Among the companies on that list is Caliber Home Loans, which is in the process of being acquired by New Residential. Prior to the deal being announced, however, Caliber filed to go public. In its registration statement, the company said it did $16.4 billion in wholesale volume for the first nine months last year, slightly more than the $16.3 million it did for all of 2019.

“The wholesale market has been the fastest growing channel in the mortgage origination industry, growing at a compound annual growth rate of 18% over the four years ended Dec. 31, 2019,” the Caliber filing said. “This increase has largely been driven by the introduction of technology and digitization to independent mortgage brokers.”

The filing added that Caliber was looking to grow this business in 2021 by targeting “the fastest growing segment of the market — small to mid-sized brokers — and by allowing us to enter new geographies.”

Caliber’s origination capabilities across both the direct and third-party channels was seen as a counterbalance to New Residential’s heavy reliance on correspondent purchases.

Another recent deal that had a wholesale focus is Finance of America’s agreement to buy Parkside Lending in an effort to bulk up its forward mortgage unit’s presence among brokers.

“Our third-party originations business is a part of our long-term growth strategy,” Bill Dallas, president of Finance of America’s forward lending business, said in an announcement about the deal.

Given such developments, the battle between UWM, Rocket and Fairway should not negatively impact loan officers considering going the broker route, Motto’s Morrison said.

“Any good LO who’s going to do their research is going to realize that this is three out of 100 companies that are sort of having their little spat, and that there’s still opportunities for choice,” Morrison said. “As a LO when I was in brokerage, I only had five or six that I used anyways, and if you limited one, that’s okay. I still had the other five and I could offer my consumer the right choice from those five.”

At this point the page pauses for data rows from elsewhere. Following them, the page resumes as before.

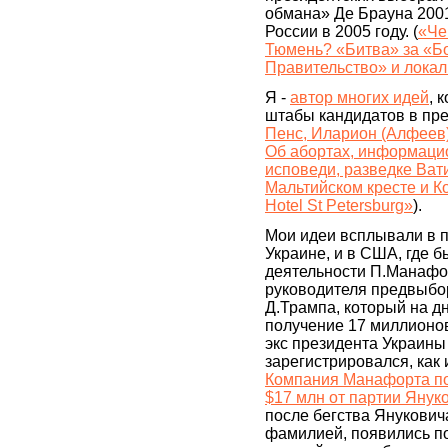
обмана» Де Брауна 2001
России в 2005 году. (
«Че
Тюмень? «Битва» за «Б
Правительство» и локал
Я -
автор многих идей
, 
штабы кандидатов в пре
Пенс, Иларион (Алфеев)
Об абортах, информаци
исповеди, разведке Ват
Мальтийском кресте и Ко
Hotel St Petersburg»
).
Мои идеи всплывали в 
Украине, и в США, где 
деятельности П.Манаф
руководителя предвыбо
Д.Трампа, который на д
получение 17 миллионо
экс президента Украины
зарегистрировался, как 
Компания Манафорта п
$17 млн от партии Янук
после бегства Януковича
фамилией, появились пол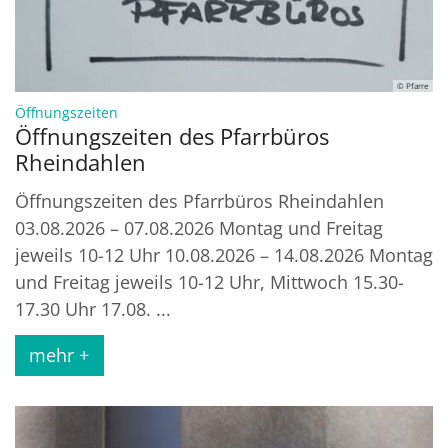
© Pfarre
:
Öffnungszeiten
Öffnungszeiten des Pfarrbüros
Rheindahlen
Öffnungszeiten des Pfarrbüros Rheindahlen
03.08.2026 – 07.08.2026 Montag und Freitag
jeweils 10-12 Uhr 10.08.2026 – 14.08.2026 Montag
und Freitag jeweils 10-12 Uhr, Mittwoch 15.30-
17.30 Uhr 17.08. ...
mehr +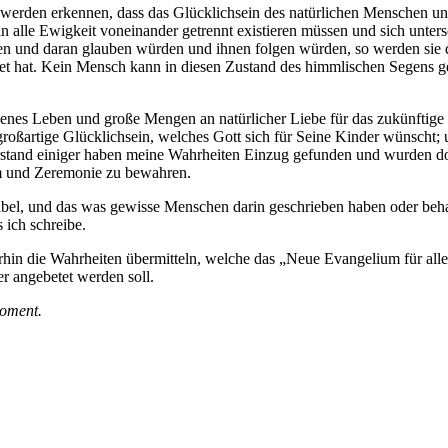
werden erkennen, dass das Glücklichsein des natürlichen Menschen und
s in alle Ewigkeit voneinander getrennt existieren müssen und sich unt
n und daran glauben würden und ihnen folgen würden, so werden sie 
tet hat. Kein Mensch kann in diesen Zustand des himmlischen Segens ge
enes Leben und große Mengen an natürlicher Liebe für das zukünftige 
s großartige Glücklichsein, welches Gott sich für Seine Kinder wünsc
rstand einiger haben meine Wahrheiten Einzug gefunden und wurden dor
rm und Zeremonie zu bewahren.
ibel, und das was gewisse Menschen darin geschrieben haben oder behau
 ich schreibe.
iterhin die Wahrheiten übermitteln, welche das „Neue Evangelium für a
er angebetet werden soll.
Moment.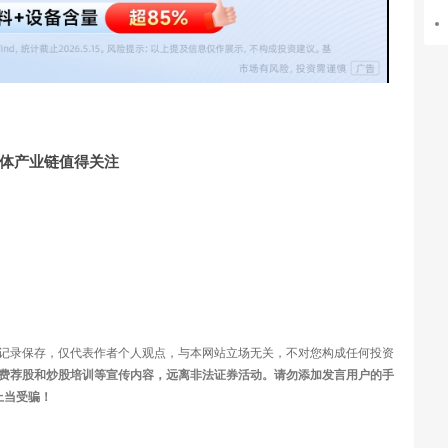
视
频
导体产业链值得关注
记录保存，仅代表作者个人观点，与本网站立场无关，不对您构成任何投资
费荐股和炒股培训等宣传内容，远离非法证券活动。请勿添加发言用户的手
上当受骗！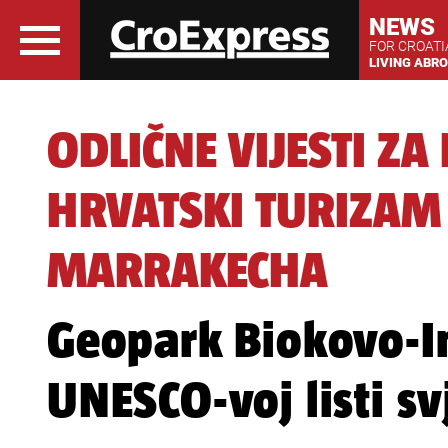
NEWS
FOR CROAT
LIVING ABR
ODLIČNE VIJESTI ZA
HRVATSKI TURIZAM 
MARRAKECHA
Geopark Biokovo-I
UNESCO-voj listi s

Motto sells franchises to independent operators in addition to affiliates of parent company Remax and other real estate sales companies.

Motto’s pace of growth in 2021 is ahead of last year’s, Morrison noted. The company added 30 operating offices last year, bringing the total to 141 as of the end of 2020, compared with 111 one year prior. It sold 71 franchises in 2020, compared with 52 in 2019.

“Our job is to create awareness in the broker channel, and I think we’ve done a very successful,” he said. “And [we’re] continuing to grow the brand so I don’t think this has changed much of the attitude at all.”

A line in the sand
What is happening between UWM, Rocket and Fairway is not unique to the mortgage business, said Grant Moon, the CEO of mortgage fintech firm Home Captain.

“Anytime anyone does that, it does tend to be a little bit of a line in the sand,” said Moon. “And anytime [that] happens, there does seem to be a lot of back and forth on who’s better, who’s not better, ‘you’re either with me or against me.’”

Shrinking volume and margin compression may be motivating factors in the war of words. And since two of the three companies have recently gone public — and thus need to answer to shareholders — the rivalry becomes even more intense, he continued.

Rocket Cos., which owns Rocket Mortgage and Quicken Loans, went public on August 6, 2020 at $18 per share. As of market close on April 30, the company’s stock price per share was $22.70. In January 2021, UWM went public by merging with special purpose acquisition company Gores Holdings IV. It launched at $11.95 and as of close on April 30, its price per share was $8.16.

Mortgage brokers are entrepreneurs largely operating on their own. They’ve built their business by having the right partnerships and ultimately these brokers are making their own choices, Moon said. So, “there is a pretty big push, probably more so than I’ve ever seen, right now to court, attract, keep and satisfy the needs of these individual broker-owner-operators,” he declared.